Global economic crisis top of agenda at NAM summit

More than 50 heads of state from the developing world met in Egypt on Wednesday to tackle the fallout from the global economic meltdown on their nations.

Cuban President Raul Castro called for a new world financial order, saying in a speech at the opening session of the Non-Aligned Movement summit that the financial crisis had hit developing nations the hardest.

“Every country in the world must seek just solutions to the global economic crisis,” Castro told the 118-member body at the gathering in the Red Sea resort of Sharm el-Sheikh.

“We call for a new monetary and economic world order… we must restructure the world financial system to take into consideration the needs of developing countries.”

But the developing world’s military ambitions looked set to steal the summit limelight, with nuclear-armed South Asian foes India and Pakistan to hold talks on Thursday aimed at relaunching stalled peace talks.

New Delhi and Islamabad’s fraught relations deteriorated after bombings in the Indian commercial capital Mumbai in November last year which killed 166 people.
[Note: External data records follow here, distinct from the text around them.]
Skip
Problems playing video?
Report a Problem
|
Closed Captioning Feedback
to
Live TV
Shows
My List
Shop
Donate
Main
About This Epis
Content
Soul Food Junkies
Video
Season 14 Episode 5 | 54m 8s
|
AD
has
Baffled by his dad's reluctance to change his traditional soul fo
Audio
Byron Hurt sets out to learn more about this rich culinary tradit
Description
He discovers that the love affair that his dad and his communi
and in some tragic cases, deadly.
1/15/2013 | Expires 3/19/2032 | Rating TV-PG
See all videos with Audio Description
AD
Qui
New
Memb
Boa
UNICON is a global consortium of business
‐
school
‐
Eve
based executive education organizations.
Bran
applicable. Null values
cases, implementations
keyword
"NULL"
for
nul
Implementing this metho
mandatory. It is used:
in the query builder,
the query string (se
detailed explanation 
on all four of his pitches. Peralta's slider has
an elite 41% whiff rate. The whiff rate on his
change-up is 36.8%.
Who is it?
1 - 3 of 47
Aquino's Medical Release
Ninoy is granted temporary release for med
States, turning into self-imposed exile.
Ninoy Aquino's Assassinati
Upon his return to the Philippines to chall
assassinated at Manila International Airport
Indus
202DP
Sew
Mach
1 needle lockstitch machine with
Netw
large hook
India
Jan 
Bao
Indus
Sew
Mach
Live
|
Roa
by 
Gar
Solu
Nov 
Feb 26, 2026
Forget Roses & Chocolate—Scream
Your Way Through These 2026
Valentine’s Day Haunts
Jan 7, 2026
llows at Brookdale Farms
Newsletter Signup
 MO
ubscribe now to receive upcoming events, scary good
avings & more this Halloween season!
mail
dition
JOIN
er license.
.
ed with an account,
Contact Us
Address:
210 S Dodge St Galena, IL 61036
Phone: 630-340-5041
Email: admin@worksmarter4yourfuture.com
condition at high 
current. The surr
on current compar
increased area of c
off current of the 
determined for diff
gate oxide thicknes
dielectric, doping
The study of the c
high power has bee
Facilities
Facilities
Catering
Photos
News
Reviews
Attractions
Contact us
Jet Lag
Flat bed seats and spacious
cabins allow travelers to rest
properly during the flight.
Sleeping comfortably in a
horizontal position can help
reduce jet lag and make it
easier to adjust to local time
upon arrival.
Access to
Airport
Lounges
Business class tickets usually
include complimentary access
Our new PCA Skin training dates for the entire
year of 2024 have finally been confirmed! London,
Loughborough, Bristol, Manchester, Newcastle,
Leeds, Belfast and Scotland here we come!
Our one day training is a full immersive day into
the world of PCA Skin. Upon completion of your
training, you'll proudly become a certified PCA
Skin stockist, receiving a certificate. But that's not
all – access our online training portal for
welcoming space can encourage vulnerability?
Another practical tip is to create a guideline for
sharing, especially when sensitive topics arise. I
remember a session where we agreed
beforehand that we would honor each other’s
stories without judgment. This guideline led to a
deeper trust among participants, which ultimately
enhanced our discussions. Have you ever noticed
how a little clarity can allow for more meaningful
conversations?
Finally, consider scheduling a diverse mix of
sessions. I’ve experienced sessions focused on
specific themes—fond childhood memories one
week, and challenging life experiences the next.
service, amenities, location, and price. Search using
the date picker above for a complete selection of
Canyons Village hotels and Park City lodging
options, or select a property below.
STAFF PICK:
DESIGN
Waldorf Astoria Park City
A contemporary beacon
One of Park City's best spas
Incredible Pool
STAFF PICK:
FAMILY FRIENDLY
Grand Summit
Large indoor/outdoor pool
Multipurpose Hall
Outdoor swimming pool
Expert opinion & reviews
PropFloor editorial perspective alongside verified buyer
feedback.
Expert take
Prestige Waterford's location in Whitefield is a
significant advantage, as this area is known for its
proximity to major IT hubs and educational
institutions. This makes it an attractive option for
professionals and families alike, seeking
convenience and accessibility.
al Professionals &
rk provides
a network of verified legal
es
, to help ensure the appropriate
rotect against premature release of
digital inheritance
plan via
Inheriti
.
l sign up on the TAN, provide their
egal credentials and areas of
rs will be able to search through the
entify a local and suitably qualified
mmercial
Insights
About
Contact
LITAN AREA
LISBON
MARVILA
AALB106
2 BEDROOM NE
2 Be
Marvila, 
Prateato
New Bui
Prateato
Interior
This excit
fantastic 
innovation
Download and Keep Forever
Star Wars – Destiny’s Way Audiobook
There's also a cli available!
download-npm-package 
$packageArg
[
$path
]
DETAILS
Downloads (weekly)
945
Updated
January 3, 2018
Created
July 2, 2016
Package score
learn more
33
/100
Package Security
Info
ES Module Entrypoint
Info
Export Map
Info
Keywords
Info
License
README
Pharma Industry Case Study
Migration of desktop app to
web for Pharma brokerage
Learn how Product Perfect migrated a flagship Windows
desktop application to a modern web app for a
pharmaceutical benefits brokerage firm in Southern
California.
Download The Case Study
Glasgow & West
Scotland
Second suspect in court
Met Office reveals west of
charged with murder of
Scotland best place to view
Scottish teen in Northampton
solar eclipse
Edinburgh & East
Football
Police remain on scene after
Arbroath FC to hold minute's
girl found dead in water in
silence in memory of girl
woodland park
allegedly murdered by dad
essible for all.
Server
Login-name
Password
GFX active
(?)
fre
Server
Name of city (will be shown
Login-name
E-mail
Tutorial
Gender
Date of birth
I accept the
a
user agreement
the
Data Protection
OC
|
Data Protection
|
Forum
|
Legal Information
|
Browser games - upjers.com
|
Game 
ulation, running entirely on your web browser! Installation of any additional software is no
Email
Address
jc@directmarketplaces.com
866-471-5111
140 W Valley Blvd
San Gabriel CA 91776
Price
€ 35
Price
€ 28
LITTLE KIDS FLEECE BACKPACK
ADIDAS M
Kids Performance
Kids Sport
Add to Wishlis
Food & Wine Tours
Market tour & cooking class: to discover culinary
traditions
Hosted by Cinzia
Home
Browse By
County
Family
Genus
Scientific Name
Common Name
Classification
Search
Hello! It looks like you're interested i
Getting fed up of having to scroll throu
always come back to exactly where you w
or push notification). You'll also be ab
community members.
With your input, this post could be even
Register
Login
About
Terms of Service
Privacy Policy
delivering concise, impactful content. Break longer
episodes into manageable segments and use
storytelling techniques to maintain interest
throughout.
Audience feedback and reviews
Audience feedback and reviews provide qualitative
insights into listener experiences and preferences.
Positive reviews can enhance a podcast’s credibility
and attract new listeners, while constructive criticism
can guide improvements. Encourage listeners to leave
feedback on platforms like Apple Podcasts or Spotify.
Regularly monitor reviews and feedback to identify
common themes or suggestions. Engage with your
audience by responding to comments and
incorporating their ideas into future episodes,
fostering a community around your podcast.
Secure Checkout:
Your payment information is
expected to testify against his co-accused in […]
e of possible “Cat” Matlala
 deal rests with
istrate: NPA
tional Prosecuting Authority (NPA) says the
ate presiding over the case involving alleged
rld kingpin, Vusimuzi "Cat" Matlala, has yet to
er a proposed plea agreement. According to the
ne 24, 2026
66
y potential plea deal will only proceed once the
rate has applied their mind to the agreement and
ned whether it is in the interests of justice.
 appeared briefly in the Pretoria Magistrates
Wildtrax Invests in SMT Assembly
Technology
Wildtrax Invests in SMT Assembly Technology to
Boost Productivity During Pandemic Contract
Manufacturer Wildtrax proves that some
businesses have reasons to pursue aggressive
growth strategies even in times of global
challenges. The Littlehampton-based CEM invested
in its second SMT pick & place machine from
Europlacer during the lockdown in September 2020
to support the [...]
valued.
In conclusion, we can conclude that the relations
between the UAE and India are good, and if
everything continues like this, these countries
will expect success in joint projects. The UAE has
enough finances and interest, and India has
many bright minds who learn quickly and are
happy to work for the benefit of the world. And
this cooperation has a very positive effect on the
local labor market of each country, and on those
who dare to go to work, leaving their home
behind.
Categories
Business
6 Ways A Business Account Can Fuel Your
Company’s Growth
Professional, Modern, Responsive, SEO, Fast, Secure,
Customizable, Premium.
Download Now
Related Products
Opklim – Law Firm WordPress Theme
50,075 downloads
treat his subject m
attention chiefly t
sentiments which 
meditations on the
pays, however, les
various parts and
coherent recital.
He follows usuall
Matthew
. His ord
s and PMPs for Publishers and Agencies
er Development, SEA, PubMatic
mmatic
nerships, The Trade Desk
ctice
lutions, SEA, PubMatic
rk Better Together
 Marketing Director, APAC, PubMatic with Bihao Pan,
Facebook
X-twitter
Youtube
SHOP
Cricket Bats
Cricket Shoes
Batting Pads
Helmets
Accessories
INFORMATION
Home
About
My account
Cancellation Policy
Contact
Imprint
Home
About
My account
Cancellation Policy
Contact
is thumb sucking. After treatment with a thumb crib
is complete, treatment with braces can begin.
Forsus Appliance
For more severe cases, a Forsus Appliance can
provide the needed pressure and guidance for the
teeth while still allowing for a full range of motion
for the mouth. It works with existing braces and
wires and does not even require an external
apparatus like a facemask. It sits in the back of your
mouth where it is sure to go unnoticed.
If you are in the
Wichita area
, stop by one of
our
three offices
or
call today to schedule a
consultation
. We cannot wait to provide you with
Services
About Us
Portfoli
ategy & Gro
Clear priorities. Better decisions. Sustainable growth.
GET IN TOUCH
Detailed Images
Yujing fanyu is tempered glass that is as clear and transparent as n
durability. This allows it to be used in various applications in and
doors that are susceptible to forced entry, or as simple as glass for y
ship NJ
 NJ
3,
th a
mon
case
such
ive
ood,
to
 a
The attacks were blamed by India on the banned Pakistani militant group Lashkar-e-Taiba, and Pakistan has acknowledged they were partially planned on its soil.

Indian foreign secretary Shiv Shankar Menon met his Pakistani counterpart Salim Bashir on Tuesday ahead of the meeting between Indian Prime Minister Manmohan Singh and Pakistani Prime Minister Yousef Raza Galani.

Singh has voiced hope that Pakistan will promise action against those behind the attacks when he meets Gilani for only the second high-level contact between the two sides since the Mumbai bombings.

The attacks left in tatters a fragile peace process launched in 2004 to resolve all outstanding issues of conflict, including a territorial dispute over the divided Himalayan territory of Kashmir.

India, along with host Egypt, is one of the founding members of the NAM, the largest grouping of countries outside of the United Nations, aimed at giving a voice to the developing world.

The summit will “provide for a chance for discussions over the international economic crisis, which first started in the industrialised countries, and greatly impacted the developing countries, especially Africa,” Zimbabwe Foreign Minister Simbarashe Mumbengegwi said on Tuesday.

He said industrialised states “should not be given free rein to manage such a crisis.”

Egyptian Foreign Minister Ahmed Abul Gheit said on Monday the summit aimed for “a new international order… in which nations (are not judged) by their size or military and economic capabilities.”

Founded in 1955, NAM’s 118 member states represent around 56 percent of the global population. NAM states consider themselves not formally aligned with or against any major power bloc.

Set up during the Cold War, the movement sought to distance itself from both the Western and Soviet blocs, but today its raison d’etre is questioned after the collapse of the Soviet Union and the ensuing shift in power politics.